Today is Thanksgiving day. My husband is driving back to our hometown (Detroit) right now—because his mother is very ill. She’s in the hospital. It is possible she might die. I did not travel with him because I have been sick with a cold the past few days, and I cannot imagine spending 5 hours in a car and then hours in a cold hospital room. But, as I sit here, on Thanksgiving morning, alone, I wonder: “Why am I so selfish?” My husband right now is facing this ordeal on his own, without me. I’m supposed to be his best friend.

All this is rather depressing. Yet, in my moping, today, my thoughts turn to you all, and I smile. Though this sad, lonely, Thanksgiving day is indeed sad…this sadness brings the benefits of sadness: time to contemplate.
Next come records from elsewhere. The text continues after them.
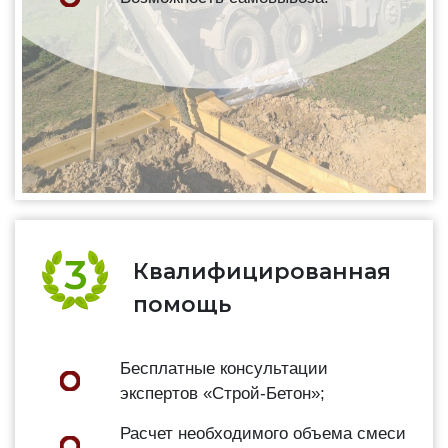
Квалифицированная
помощь
Бесплатные консультации
экспертов «Строй-Бетон»;
Расчет необходимого объема смеси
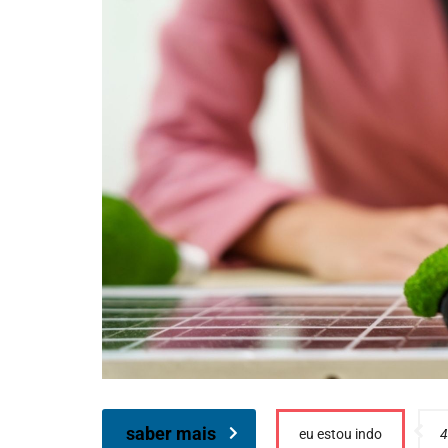
saber mais
eu estou indo
4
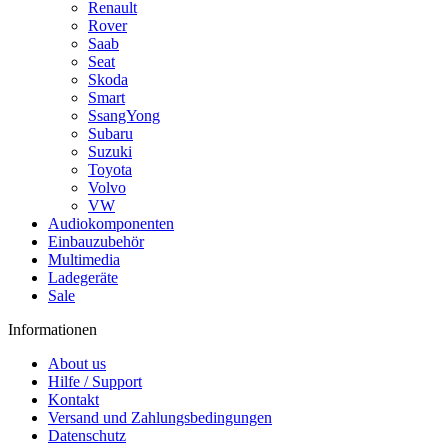
Renault
Rover
Saab
Seat
Skoda
Smart
SsangYong
Subaru
Suzuki
Toyota
Volvo
VW
Audiokomponenten
Einbauzubehör
Multimedia
Ladegeräte
Sale
Informationen
About us
Hilfe / Support
Kontakt
Versand und Zahlungsbedingungen
Datenschutz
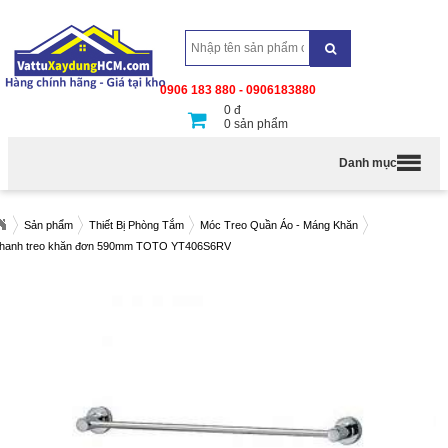
0906 183 880 - 0906183880
0
đ
0
sản phẩm
Danh mục
Sản phẩm
Thiết Bị Phòng Tắm
Móc Treo Quần Áo - Máng Khăn
hanh treo khăn đơn 590mm TOTO YT406S6RV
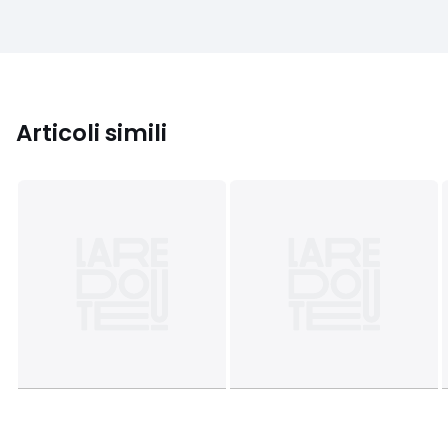
Articoli simili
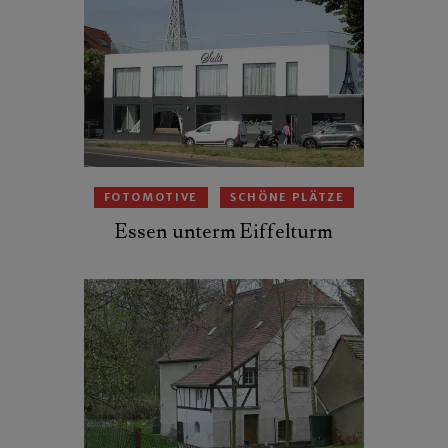
FOTOMOTIVE
SCHÖNE PLÄTZE
Essen unterm Eiffelturm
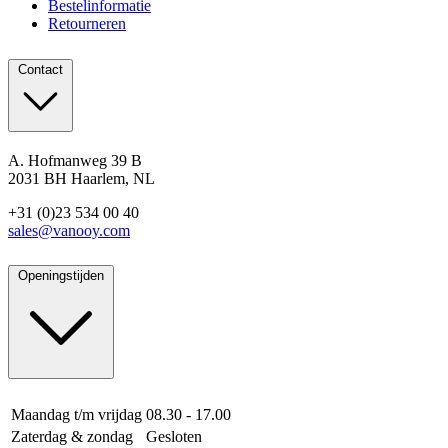
Bestelinformatie
Retourneren
Contact
A. Hofmanweg 39 B
2031 BH Haarlem, NL
+31 (0)23 534 00 40
sales@vanooy.com
Openingstijden
Maandag t/m vrijdag
08.30 - 17.00
Zaterdag & zondag
Gesloten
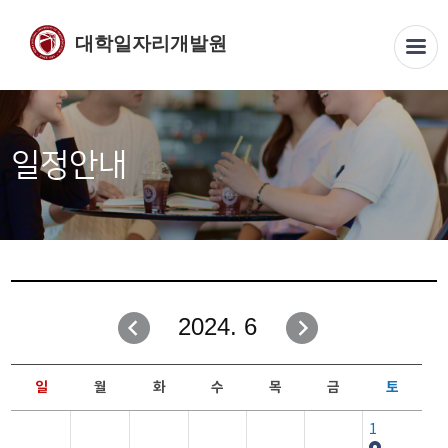
대학일자리개발원
일정안내
2024. 6
일
월
화
수
목
금
토
1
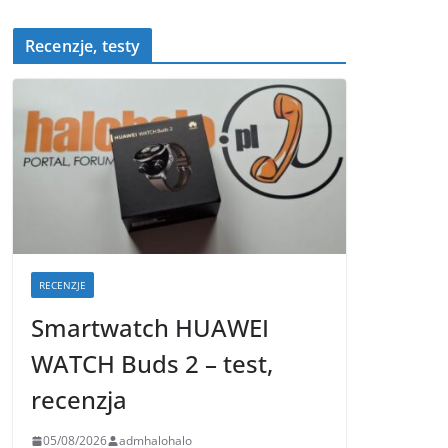
Recenzje, testy
RECENZJE
Smartwatch HUAWEI
WATCH Buds 2 – test,
recenzja
05/08/2026
admhalohalo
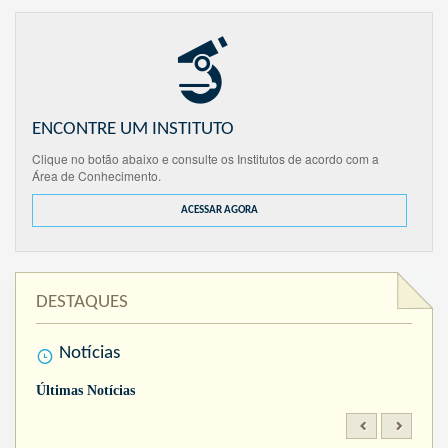
ENCONTRE UM INSTITUTO
Clique no botão abaixo e consulte os Institutos de acordo com a
Área de Conhecimento.
ACESSAR AGORA
DESTAQUES
Notícias
Últimas Notícias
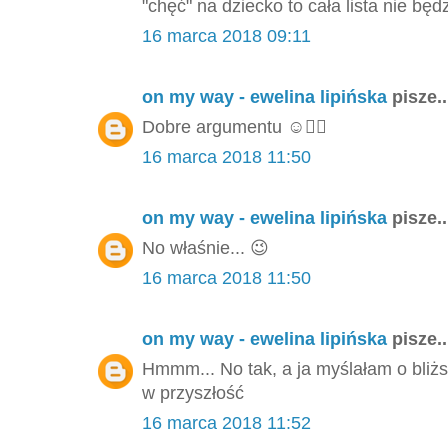
"chęć" na dziecko to cała lista nie będ
16 marca 2018 09:11
on my way - ewelina lipińska
pisze..
Dobre argumentu ☺️👌🏻
16 marca 2018 11:50
on my way - ewelina lipińska
pisze..
No właśnie... 😉
16 marca 2018 11:50
on my way - ewelina lipińska
pisze..
Hmmm... No tak, a ja myślałam o bliżs
w przyszłość
16 marca 2018 11:52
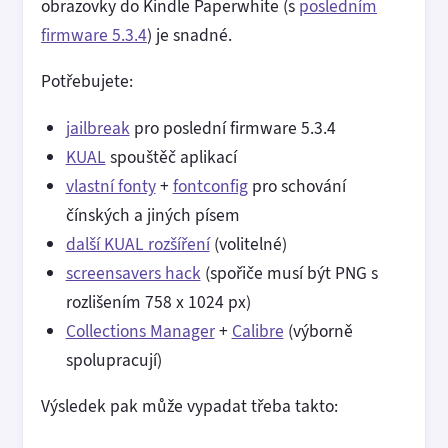
obrazovky do Kindle Paperwhite (s
posledním
firmware 5.3.4
) je snadné.
Potřebujete:
jailbreak
pro poslední firmware 5.3.4
KUAL
spouštěč aplikací
vlastní fonty
+
fontconfig
pro schování
čínských a jiných písem
další KUAL rozšíření
(volitelné)
screensavers hack
(spořiče musí být PNG s
rozlišením 758 x 1024 px)
Collections Manager
+
Calibre
(výborně
spolupracují)
Výsledek pak může vypadat třeba takto:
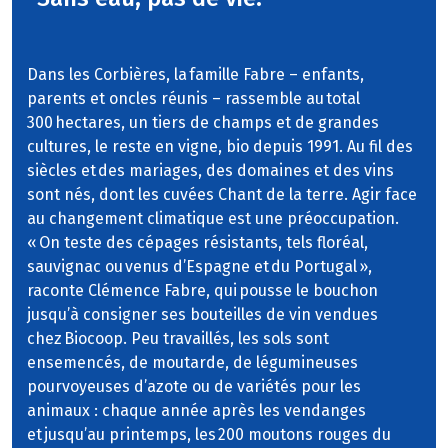
Dans les Corbières, la famille Fabre – enfants,
parents et oncles réunis – rassemble au total
300 hectares, un tiers de champs et de grandes
cultures, le reste en vigne, bio depuis 1991. Au fil des
siècles et des mariages, des domaines et des vins
sont nés, dont les cuvées Chant de la terre. Agir face
au changement climatique est une préoccupation.
« On teste des cépages résistants, tels floréal,
sauvignac ou venus d’Espagne et du Portugal »,
raconte Clémence Fabre, qui pousse le bouchon
jusqu’à consigner ses bouteilles de vin vendues
chez Biocoop. Peu travaillés, les sols sont
ensemencés, de moutarde, de légumineuses
pourvoyeuses d’azote ou de variétés pour les
animaux : chaque année après les vendanges
et jusqu’au printemps, les 200 moutons rouges du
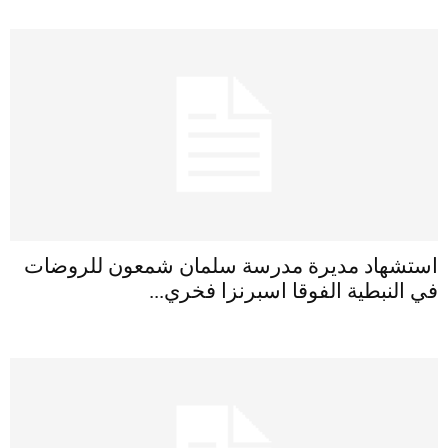
استشهاد مديرة مدرسة سلمان شمعون للروضات
في النبطية الفوقا اسبرنزا فخري...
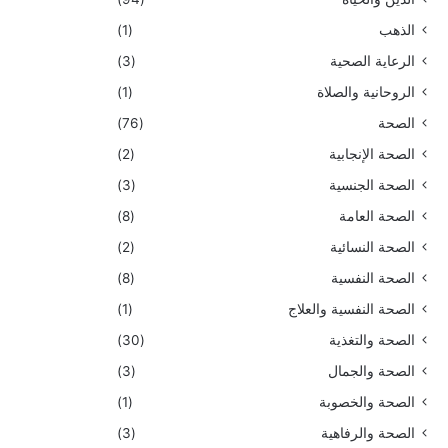
الذهب
(1)
الرعاية الصحية
(3)
الروحانية والصلاة
(1)
الصحة
(76)
الصحة الإنجابية
(2)
الصحة الجنسية
(3)
الصحة العامة
(8)
الصحة النسائية
(2)
الصحة النفسية
(8)
الصحة النفسية والعلاج
(1)
الصحة والتغذية
(30)
الصحة والجمال
(3)
الصحة والخصوبة
(1)
الصحة والرفاهية
(3)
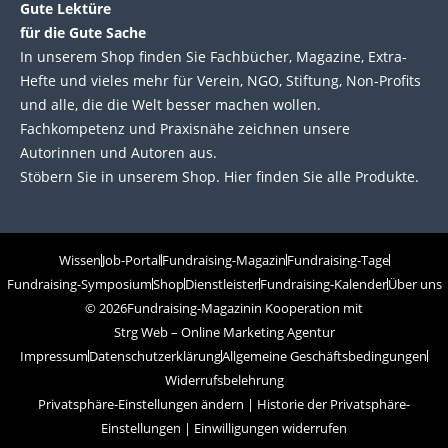
Gute Lektüre
für die Gute Sache
In unserem Shop finden Sie Fachbücher, Magazine, Extra-
Hefte und vieles mehr für Verein, NGO, Stiftung, Non-Profits
und alle, die die Welt besser machen wollen.
Fachkompetenz und Praxisnähe zeichnen unsere
Autorinnen und Autoren aus.
Stöbern Sie in unserem Shop. Hier finden Sie alle Produkte.
Wissen
Job-Portal
Fundraising-Magazin
Fundraising-Tage
Fundraising-Symposium
Shop
Dienstleister
Fundraising-Kalender
Über uns
© 2026
Fundraising-Magazin
in Kooperation mit
Strg Web – Online Marketing Agentur
Impressum
Datenschutzerklärung
Allgemeine Geschäftsbedingungen
Widerrufsbelehrung
Privatsphäre-Einstellungen ändern
|
Historie der Privatsphäre-
Einstellungen
|
Einwilligungen widerrufen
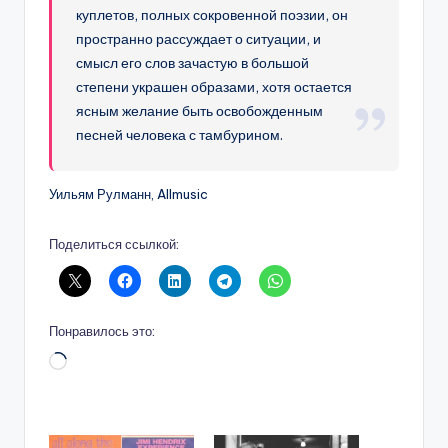
куплетов, полных сокровенной поэзии, он
пространно рассуждает о ситуации, и
смысл его слов зачастую в большой
степени украшен образами, хотя остается
ясным желание быть освобожденным
песней человека с тамбурином.
Уильям Рулманн, Allmusic
Поделиться ссылкой:
Понравилось это:
Загрузка…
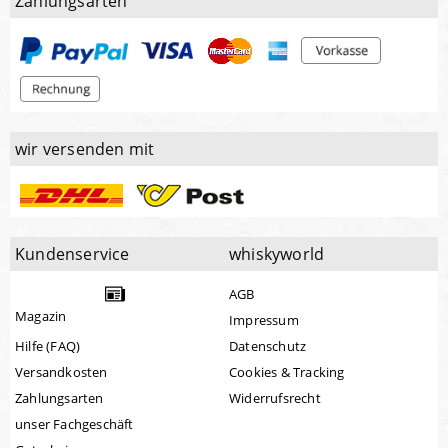
Zahlungsarten
wir versenden mit
Kundenservice
whiskyworld
AGB
Magazin
Impressum
Hilfe (FAQ)
Datenschutz
Versandkosten
Cookies & Tracking
Zahlungsarten
Widerrufsrecht
unser Fachgeschäft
Time to think.

What have I taught you this quarter? Have I taught you anything at all practical or inspiring about writing? I hope I have. In any case, whatever happened between us—in the space from here to there (in this classroom)—is over now. Tomorrow you will go on with your lives, with Composition 101 done and behind.

Why am I writing this letter? The reason is: I want to say thank you. You are the 4th group of students I’ve ever taught (ever), and, the truth is, you’ve been my favorite. That’s why I’m writing this letter. I don’t just write letters for anybody! You’ve been my favorite. Your patience and good humor will always stay in my memory.

When I began teaching last year, I invented a motto for myself. It was a motto I’d repeat silently in my head before walking into a classroom, every morning. I’d say: “What can I learn from my students today?” I started saying that last fall and I’ve been saying it ever since. I came up with that motto as a way of calming myself down (believe it or not, I have a fear of public speaking that I constantly battle). But I think the more important reason for the motto is that it’s a way of lifting the entire burden of education off of my shoulders. That motto means that learning happens BEST when both teacher and student learn, from each other. I do not have the full responsibility for teaching you. You have half the responsibility, too. You—my students—must want to learn; you must want to contribute. And when you contribute, I learn in the process. My motto has never felt so exciting than it has been this quarter. I feel I have learned a lot from you all.

Let me close this letter by saying one more thing: Whatever career you choose, pick a career that you truly enjoy doing. Moreover, pick a job that let’s you get beyond yourself. You are all filled with lovely possibility, and you all can contribute your unique talents in ways that heal this world, rather than harder it, rather than hurt it. It seems to me that many people pick jobs that end up hurting the world; sometimes they don’t even realize it.
I don’t care if you choose English as your major, and I don’t actually care what major you choose. What I do care about is that you keep your heart open. Listen for what your inner voice whispers to you. Pick not just a “job”—but a vocation that you love and that you can use to love others. Reach for more.